WORK TASK:
Below are some entries. Count how many of their lines include "Kasbah", then give that number only.

[GIVEN INFORMATION]

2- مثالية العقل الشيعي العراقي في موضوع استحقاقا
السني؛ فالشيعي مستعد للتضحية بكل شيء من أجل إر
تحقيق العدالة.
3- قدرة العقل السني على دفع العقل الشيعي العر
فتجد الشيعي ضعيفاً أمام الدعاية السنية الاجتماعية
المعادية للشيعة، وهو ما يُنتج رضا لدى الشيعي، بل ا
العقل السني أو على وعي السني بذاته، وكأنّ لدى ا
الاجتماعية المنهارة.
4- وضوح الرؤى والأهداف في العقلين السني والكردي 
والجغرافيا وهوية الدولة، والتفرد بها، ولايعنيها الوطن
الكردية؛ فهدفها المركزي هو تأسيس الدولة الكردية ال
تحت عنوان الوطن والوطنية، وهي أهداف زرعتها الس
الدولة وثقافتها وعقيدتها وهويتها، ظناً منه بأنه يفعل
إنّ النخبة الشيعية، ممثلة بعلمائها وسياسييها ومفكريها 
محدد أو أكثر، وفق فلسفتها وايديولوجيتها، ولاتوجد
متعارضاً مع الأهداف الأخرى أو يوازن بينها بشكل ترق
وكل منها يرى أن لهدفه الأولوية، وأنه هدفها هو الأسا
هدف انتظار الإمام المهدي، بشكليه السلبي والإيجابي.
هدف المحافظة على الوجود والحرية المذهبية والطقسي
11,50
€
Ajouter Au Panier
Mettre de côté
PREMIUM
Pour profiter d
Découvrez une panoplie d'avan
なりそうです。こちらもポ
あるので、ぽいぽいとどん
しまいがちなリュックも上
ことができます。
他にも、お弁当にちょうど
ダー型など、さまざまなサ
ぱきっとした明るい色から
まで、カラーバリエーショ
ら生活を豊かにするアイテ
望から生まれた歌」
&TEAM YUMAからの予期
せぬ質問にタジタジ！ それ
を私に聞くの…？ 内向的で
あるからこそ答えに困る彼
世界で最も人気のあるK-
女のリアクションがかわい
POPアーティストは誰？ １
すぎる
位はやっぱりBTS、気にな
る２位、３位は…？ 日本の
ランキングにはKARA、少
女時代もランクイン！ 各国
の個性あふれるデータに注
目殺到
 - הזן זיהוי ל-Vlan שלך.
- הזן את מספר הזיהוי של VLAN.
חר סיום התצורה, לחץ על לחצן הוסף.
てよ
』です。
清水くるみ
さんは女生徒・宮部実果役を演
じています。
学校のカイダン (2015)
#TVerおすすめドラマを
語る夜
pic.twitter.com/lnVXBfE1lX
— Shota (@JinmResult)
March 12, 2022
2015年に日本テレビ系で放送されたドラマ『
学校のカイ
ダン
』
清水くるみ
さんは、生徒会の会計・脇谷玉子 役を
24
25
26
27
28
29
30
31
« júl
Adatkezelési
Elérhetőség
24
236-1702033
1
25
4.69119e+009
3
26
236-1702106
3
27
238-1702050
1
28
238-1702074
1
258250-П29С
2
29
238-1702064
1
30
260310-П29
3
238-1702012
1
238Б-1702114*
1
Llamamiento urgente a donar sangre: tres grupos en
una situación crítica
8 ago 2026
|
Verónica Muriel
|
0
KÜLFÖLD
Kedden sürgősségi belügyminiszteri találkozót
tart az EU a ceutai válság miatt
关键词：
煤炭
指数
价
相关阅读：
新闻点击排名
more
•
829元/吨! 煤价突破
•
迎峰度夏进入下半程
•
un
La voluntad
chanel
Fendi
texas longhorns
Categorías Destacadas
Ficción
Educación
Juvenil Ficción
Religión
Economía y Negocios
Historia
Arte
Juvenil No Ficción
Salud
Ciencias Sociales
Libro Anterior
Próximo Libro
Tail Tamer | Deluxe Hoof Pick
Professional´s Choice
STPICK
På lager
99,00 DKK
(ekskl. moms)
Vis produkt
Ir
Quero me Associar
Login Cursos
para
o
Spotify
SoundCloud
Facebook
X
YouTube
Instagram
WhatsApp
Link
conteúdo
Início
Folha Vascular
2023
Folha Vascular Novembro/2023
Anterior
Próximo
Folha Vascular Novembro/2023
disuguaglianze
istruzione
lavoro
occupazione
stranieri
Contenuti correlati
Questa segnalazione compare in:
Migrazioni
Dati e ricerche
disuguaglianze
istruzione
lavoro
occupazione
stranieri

[/GIVEN INFORMATION]
[GIVEN INFORMATION]

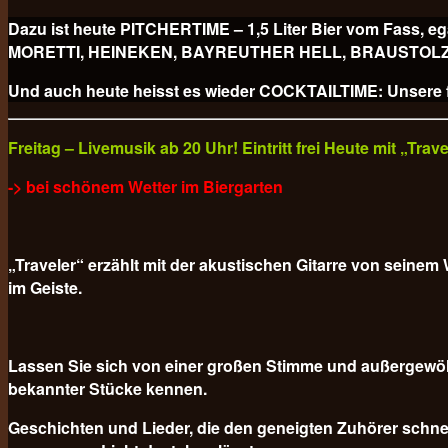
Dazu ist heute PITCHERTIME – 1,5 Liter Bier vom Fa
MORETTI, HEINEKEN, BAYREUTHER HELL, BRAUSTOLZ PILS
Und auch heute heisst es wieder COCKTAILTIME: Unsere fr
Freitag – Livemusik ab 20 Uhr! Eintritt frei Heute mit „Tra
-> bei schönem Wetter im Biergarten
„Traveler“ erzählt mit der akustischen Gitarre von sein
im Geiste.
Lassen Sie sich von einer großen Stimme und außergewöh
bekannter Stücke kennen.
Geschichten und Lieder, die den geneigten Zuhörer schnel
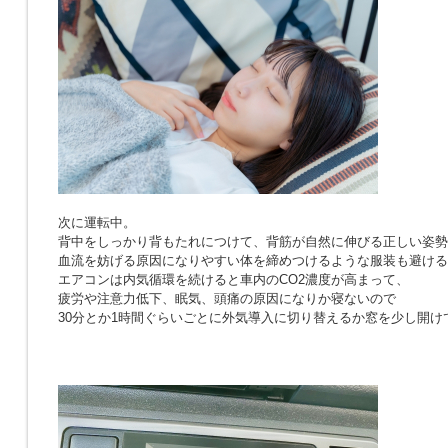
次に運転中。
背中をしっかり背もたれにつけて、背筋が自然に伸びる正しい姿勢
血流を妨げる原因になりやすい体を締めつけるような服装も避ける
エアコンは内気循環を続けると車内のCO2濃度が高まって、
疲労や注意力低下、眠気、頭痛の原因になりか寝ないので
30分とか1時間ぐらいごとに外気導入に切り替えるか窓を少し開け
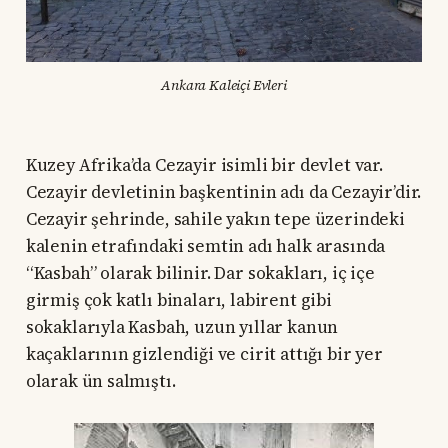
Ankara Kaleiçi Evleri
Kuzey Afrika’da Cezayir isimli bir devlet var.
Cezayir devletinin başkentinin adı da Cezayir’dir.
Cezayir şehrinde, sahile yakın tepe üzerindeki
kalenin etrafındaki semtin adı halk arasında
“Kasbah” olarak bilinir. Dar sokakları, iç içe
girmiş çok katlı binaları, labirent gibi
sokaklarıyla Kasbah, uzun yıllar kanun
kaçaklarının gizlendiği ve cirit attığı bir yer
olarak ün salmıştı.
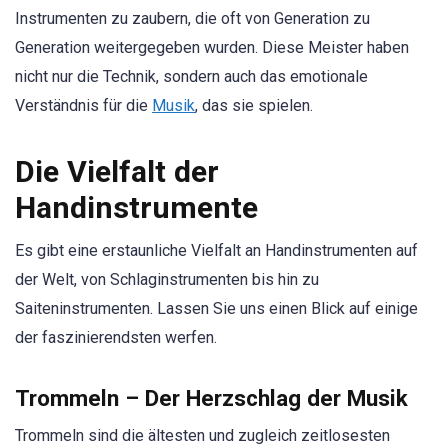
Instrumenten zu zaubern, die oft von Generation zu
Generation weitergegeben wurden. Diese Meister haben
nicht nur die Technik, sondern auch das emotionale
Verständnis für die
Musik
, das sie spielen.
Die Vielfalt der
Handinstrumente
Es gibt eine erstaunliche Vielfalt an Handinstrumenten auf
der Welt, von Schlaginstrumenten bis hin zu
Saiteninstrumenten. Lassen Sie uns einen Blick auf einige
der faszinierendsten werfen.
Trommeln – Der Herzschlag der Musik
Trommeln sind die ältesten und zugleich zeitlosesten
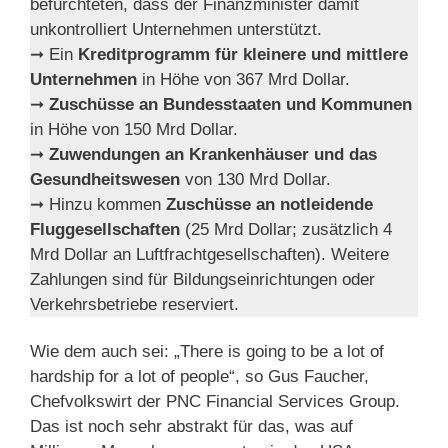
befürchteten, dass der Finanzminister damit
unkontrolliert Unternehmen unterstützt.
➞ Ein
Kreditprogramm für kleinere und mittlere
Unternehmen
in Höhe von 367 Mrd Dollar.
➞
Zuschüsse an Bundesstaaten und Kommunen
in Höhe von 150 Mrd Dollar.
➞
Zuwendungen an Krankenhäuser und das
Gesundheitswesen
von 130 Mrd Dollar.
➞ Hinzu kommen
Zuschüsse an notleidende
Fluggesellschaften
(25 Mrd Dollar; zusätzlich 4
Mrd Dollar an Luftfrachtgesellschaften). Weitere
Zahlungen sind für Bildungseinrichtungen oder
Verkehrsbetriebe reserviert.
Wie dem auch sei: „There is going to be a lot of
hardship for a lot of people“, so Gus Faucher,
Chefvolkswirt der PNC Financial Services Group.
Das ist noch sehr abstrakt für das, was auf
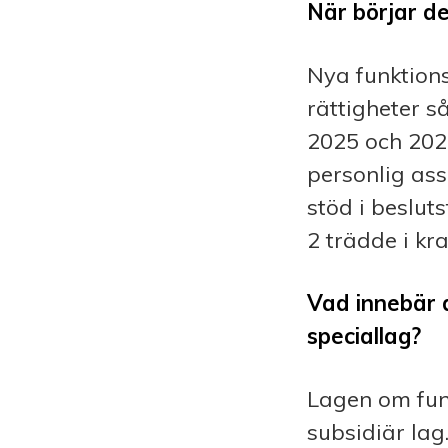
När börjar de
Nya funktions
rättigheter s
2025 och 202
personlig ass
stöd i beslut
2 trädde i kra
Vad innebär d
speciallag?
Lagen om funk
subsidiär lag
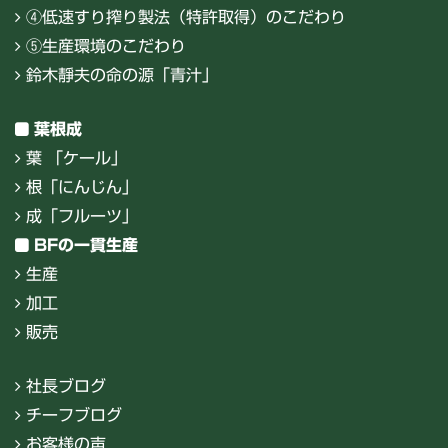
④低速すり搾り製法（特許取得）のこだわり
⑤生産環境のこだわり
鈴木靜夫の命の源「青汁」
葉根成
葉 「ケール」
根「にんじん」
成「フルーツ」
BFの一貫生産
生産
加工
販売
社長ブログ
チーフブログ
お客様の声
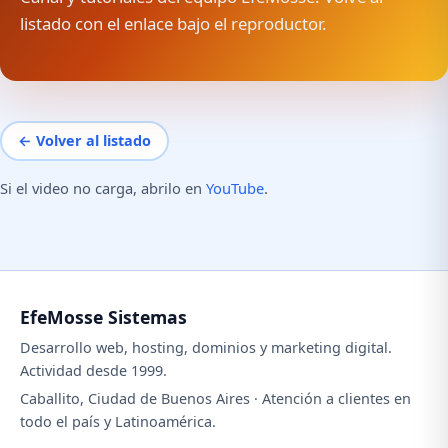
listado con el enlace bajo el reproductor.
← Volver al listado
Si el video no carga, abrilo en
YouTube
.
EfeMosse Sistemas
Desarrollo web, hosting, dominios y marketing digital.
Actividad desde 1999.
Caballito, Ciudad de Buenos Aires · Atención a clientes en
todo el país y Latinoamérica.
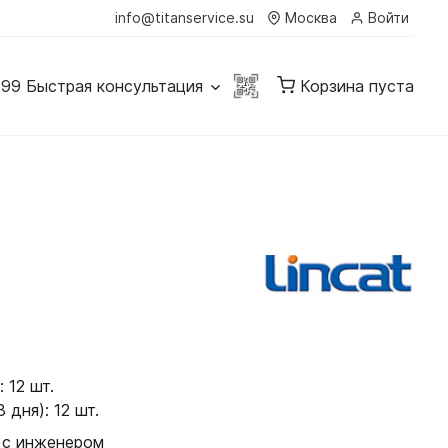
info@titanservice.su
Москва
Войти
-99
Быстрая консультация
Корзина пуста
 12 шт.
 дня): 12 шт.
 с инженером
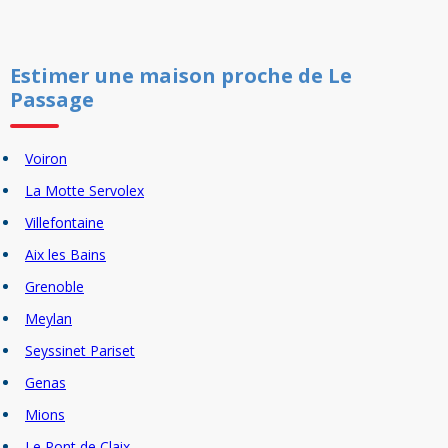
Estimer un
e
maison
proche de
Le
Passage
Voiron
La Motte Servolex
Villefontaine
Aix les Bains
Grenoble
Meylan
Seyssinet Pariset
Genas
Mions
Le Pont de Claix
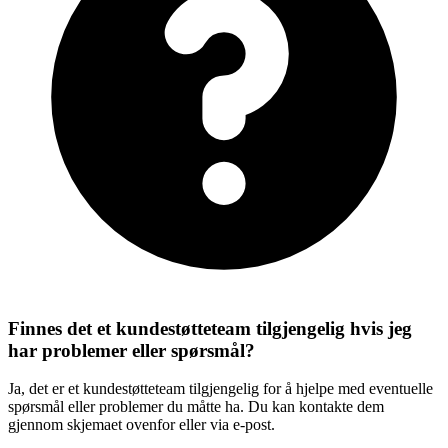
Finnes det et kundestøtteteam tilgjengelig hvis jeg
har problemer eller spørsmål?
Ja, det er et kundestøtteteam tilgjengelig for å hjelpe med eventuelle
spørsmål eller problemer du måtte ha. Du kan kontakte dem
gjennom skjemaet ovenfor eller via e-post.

[/GIVEN INFORMATION]

TASK OUTPUT:
2